However, some operations have much smaller benefits of variable-speed engines, or none at all. It is therefore an essential to perform a detailed assessment of the actual operational profile of the vessel in question. One type of vessel which can benefit from variable-speed engines are wind-farm support vessel. These vessels have a very specific operational profile with large variations in power demand in short time frames as well as requirements for power supply redundancy for dynamic positioning. A common solution on many of these vessels are diesel-electric power and propulsion systems with either a 50 Hz or 60 Hz electric frequency on the main switchboard.
This paper will look closer at a real world case of a wind-farm support vessel, the Edda Passat, based on the UT 540 WP design from Kongsberg Maritime [
8] (p. 9) delivered to Østensjø in 2018. While some vessels have utilized batteries for increased operational efficiency, the Edda Passat selected variable-speed engines as one of the key energy efficiency solutions. We have used three months of logged data of actual operations, and calculated the potential fuel savings compared to a fixed-speed engine setup. Thereby to confirm or disprove the benefits of this technology, this paper will give the reader an overview and a hands-on experience of variable-speed engines.
1.1. Vessel Description
Edda Passat is a mid-sized wind farm support vessel with a flexible design to meet the needs of specific farms, regions, and wind farm operators. These ships are equipped for accurate station-keeping and sensitive maneuvering in strong winds, currents, and waves. The transit speed is approximately 13 knots. The UT 540 WP meets special purpose ship rules [
9] with accommodation for up to 40 wind turbine technicians plus a ship crew of 20. The propulsion system is diesel-electric with four variable-speed engines connected to a local DC (direct current) grid—i.e., the main bus bars in the switchboard are DC. It also has a conventional AC (alternating current) grid feed from static converters that together ensure maximum flexibility and minimum fuel consumption. An arrangement plan for the ship is given in
Figure 1, with supplementary info in
Table 1.
1.2. Wind Farm Cites and Vessel Operator
Østensjø is the owner and operator of Edda Passat [
10] and her sister vessel Edda Mistral [
11]. Østensjø runs the operation of the vessels used to support for operations and maintenance (O&M) for the Ørsted Race Bank and Hornsea wind farms in the North Sea, off the east coast of England (see
Figure 2). The Race Bank wind farm was completed in 2018 and consists of 91 turbines, with a full capacity of 573 MW [
12]. The final wind turbine for the first stage of the Hornsea wind farm, Project One, was installed in the fall of 2019 with the official inauguration planned for 2020. The Hornsea One wind farm consists of 174 turbines, each with 7 MW capacity, with the full capacity of the wind farm totalling over 1 GW [
13].
1.3. Methodology
The fuel consumption of diesel-engines depends on their load and speed (rpm). At the same load, a slower running engine can thus save fuel compared to an engine running at its full speed. We will explain this in more detail in
Section 2. By studying specific-fuel-consumption (SFC) curves from engine manufacturers it is possible to compare fuel differences between variable-speed and fixed-speed engine architectures.

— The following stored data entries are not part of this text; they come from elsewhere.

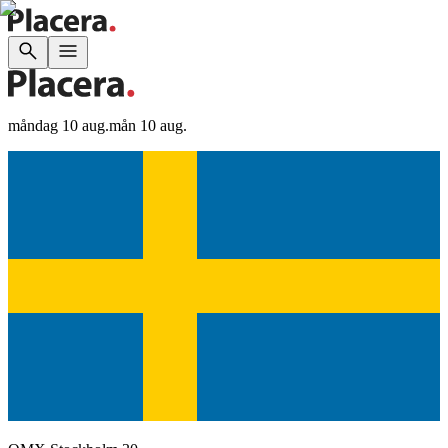
måndag 10 aug.
mån 10 aug.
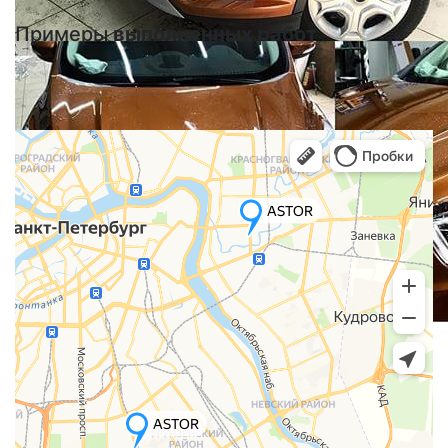
Примеры
выполненных работ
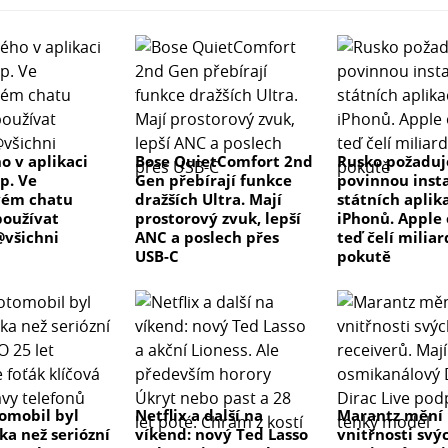
o v aplikaci
Bose QuietComfort 2nd
Rusko požaduj
p. Ve
Gen přebírají funkce
povinnou insta
vém chatu
dražších Ultra. Mají
státních aplik
oužívat
prostorový zvuk, lepší
iPhonů. Apple 
všichni
ANC a poslech přes
teď čelí milia
USB-C
pokutě
tomobil byl
Netflix a další na
Marantz mění
ka než seriózní
víkend: nový Ted Lasso
vnitřnosti svý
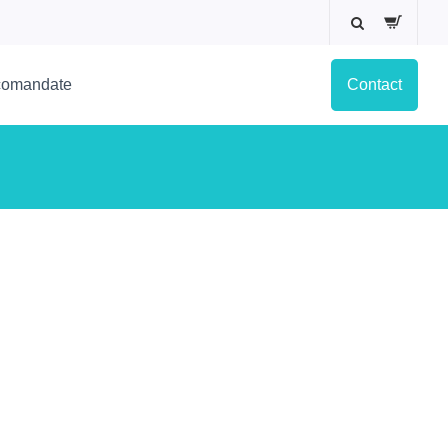
ecomandate
Contact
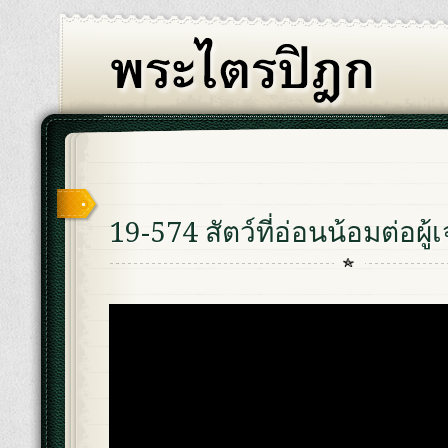
19-574 สัตว์ที่อ่อนน้อมต่อผู้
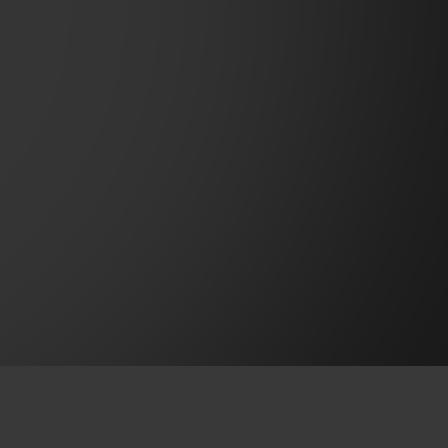
빅뱅
드 올 블랙
프트 파우치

A large amount of data is collected from Edda Passat every single second and with this, Kongsberg Maritime had the opportunity to do a real-world case study on the fuel-saving effect of using variable-speed engines. The three months (October, November, and December 2018) of logged data for engine power, rpm, SFC, and operational modes for all four engines on board the vessel gave us a full picture of the vessels fuel consumption history. The engine speed varied from 900 to 1800 rpm.
We then used this data to create a would-be scenario using fixed-speed engines instead. This was done by taking every single point which has a measured SFC, power, and rpm, and compared that with the same fuel consumption the engine would have had if the engine was operating at a fixed rpm of 1800 instead. We also adjusted for differences in power system architectures. A step-by-step description of our methodology is given in
Section 4.
2. Variable-Speed Engines
2.1. AC, DC, and Frequency Converters
The most common way to adjust the current frequency of the is by using a variable frequency drive (VFD) or an active front end (AFE). Both cases apply the same operating principles: AC is converted to DC via rectifiers (in VFD) or insulated gate bipolar transistors (in AFE), and then the DC is converted back to AC through an inverter. In both cases this is a two-step process; first AC/DC and then DC/AC, with the DC parts connected through a short internal link/bus.
A simple illustration of an AC power system is shown is
Figure 3a, where the generators, and all other components connected directly to the bus have the same fixed frequency (e.g., the hotel load). All components running at a different frequency (e.g., thrusters), require the two-step frequency conversion.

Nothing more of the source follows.